• [Action item]: Begin at the line containing "KHÁNH, ĐÀ NẴNG NV KHO PHÂN" in the data below and go on through the line containing "Congre 60 cm", repeating each line exactly; include both ends and no other line.

Top of Records

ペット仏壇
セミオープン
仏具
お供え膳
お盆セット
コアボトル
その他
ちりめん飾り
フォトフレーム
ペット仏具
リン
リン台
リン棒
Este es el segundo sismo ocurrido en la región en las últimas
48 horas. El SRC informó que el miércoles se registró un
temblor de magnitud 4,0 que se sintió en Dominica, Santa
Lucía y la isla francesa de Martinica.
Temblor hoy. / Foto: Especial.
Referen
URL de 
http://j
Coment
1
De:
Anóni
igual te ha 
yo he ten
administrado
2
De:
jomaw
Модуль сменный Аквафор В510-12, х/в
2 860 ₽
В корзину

Bottom of Records
Top of Records

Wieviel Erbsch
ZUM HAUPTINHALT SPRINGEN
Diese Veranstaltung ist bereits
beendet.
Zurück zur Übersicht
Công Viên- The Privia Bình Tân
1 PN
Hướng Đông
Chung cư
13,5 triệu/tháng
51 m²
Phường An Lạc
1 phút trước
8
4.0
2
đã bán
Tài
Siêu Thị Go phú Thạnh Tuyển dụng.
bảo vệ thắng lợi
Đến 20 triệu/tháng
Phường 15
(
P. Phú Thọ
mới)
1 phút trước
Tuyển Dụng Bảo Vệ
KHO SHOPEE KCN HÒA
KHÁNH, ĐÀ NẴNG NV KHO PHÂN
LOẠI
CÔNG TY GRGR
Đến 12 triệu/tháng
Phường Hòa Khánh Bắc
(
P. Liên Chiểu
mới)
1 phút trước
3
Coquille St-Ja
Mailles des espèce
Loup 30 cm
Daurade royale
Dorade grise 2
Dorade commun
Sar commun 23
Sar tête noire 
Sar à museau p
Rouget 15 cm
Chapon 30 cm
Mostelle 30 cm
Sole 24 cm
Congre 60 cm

Bottom of Records
Top of Records

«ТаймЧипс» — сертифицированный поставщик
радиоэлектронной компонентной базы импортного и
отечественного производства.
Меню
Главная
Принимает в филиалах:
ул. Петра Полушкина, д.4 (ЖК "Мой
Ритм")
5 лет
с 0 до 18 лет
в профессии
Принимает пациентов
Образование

Bottom of Records

• [Written answer]:
KHÁNH, ĐÀ NẴNG NV KHO PHÂN
LOẠI
CÔNG TY GRGR
Đến 12 triệu/tháng
Phường Hòa Khánh Bắc
(
P. Liên Chiểu
mới)
1 phút trước
3
Coquille St-Ja
Mailles des espèce
Loup 30 cm
Daurade royale
Dorade grise 2
Dorade commun
Sar commun 23
Sar tête noire 
Sar à museau p
Rouget 15 cm
Chapon 30 cm
Mostelle 30 cm
Sole 24 cm
Congre 60 cm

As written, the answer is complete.